I have been gently frowning and nodding in bland agreement whilst she’s speaking, my thoughts spinning, palms prickling, and it’s only when she tilts her head at me in enquiry that I realise that I am still nodding and smiling like someone who has been lobotomised. So, instead, I smile widely, brightly, manically, like someone who is on opioids, before chocking out a laugh that comes out far, far more high pitched than I intended.

‘Exactly. Imagine the mess? No, nothing is happening between Malakai and I–’ the truth– ‘and nothing ever will’– an ardent belief.

‘I’m proud of you, Keeks,’ Aminah says so sweetly that I feel sour. She shakes her head. ‘Sorry, my bad, I interrupted–you were telling me what you’ve been up to?’

Somehow, from within the spin of my mind, I’m able to pluck out something coherent and true. ‘Oh! Um! So. Don’t freak out.’

‘I will not.’

‘Thank you—’

‘. . . promise such a thing.’

‘Must you do that every time?’

Aminah beams. ‘Of course. It’s fun. You fall for it every time.’

‘OK, well, seriously. I had to sign an NDA for this, so please, please, don’t tell anyone.’

Aminah gasps. ‘Oh my gosh. Which rapper did you sleep with? How could you not tell me? Is it gonna embarrass me? Tell me if I need to fix my face to remain neutralnow.’

I reach out and grab her wrists. ‘Aminah, I have not slept with a rapper.’

Aminah relaxes, relief sagging through her body. ‘Oh, thank God.
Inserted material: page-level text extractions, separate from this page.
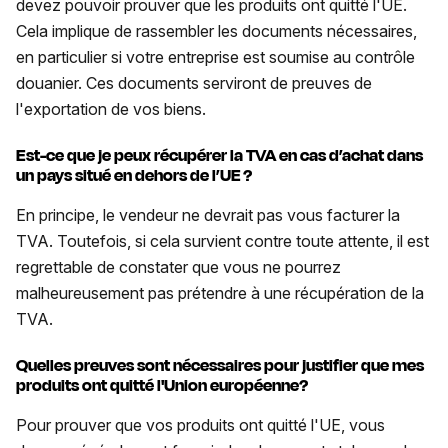
devez pouvoir prouver que les produits ont quitté l'UE.
Cela implique de rassembler les documents nécessaires,
en particulier si votre entreprise est soumise au contrôle
douanier. Ces documents serviront de preuves de
l'exportation de vos biens.
Est-ce que je peux récupérer la TVA en cas d’achat dans
un pays situé en dehors de l’UE ?
​​En principe, le vendeur ne devrait pas vous facturer la
TVA. Toutefois, si cela survient contre toute attente, il est
regrettable de constater que vous ne pourrez
malheureusement pas prétendre à une récupération de la
TVA.
Quelles preuves sont nécessaires pour justifier que mes
produits ont quitté l'Union européenne?
Pour prouver que vos produits ont quitté l'UE, vous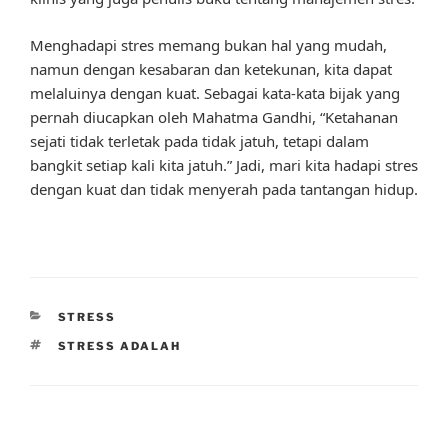
Menghadapi stres memang bukan hal yang mudah,
namun dengan kesabaran dan ketekunan, kita dapat
melaluinya dengan kuat. Sebagai kata-kata bijak yang
pernah diucapkan oleh Mahatma Gandhi, “Ketahanan
sejati tidak terletak pada tidak jatuh, tetapi dalam
bangkit setiap kali kita jatuh.” Jadi, mari kita hadapi stres
dengan kuat dan tidak menyerah pada tantangan hidup.
CATEGORIES
STRESS
TAGS
STRESS ADALAH
Post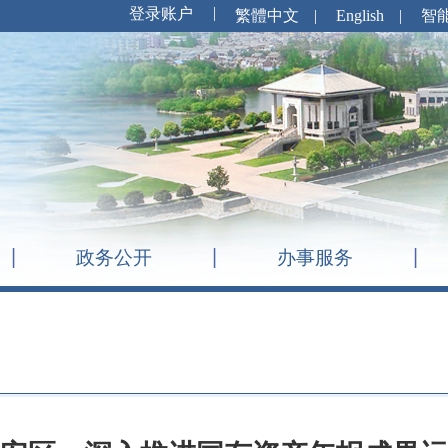
繁體中文
|
English
|
智
政务公开
办事服务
I just think we are too grown for our voice notes to be used in interludes. Although I would approve if it was, like, an exceptionally sexy one. Like Skepta. So what’s up?’

Despite the uneasiness of the prior few minutes, I allow myself to feel some positivity, some light after a tumultuous month. It’s fine that I didn’t tell Aminah what happened between Malakai and I. All it would do is give her something to stress about, and it’s not anything to stress about at all–in fact, I really doubt we’ll see each other until the wedding. I’m actually very unbothered about it. It was just good sex with people who know each other’s bodies. The crying thing was just an aftershock from seeing my ex for the first time in a couple of years. Emotionally healthy, and normal. A cleansing, actually, and now I’m purified from the noxiousness of love and lust for Malakai Korede. Telling her would be pointless andselfish,if anything. In fact, this is one of the few moments in life that one can tangibly pinpoint as a moment of radical selflessness. I’m comfortable with this reasoning, and relax back into the moment.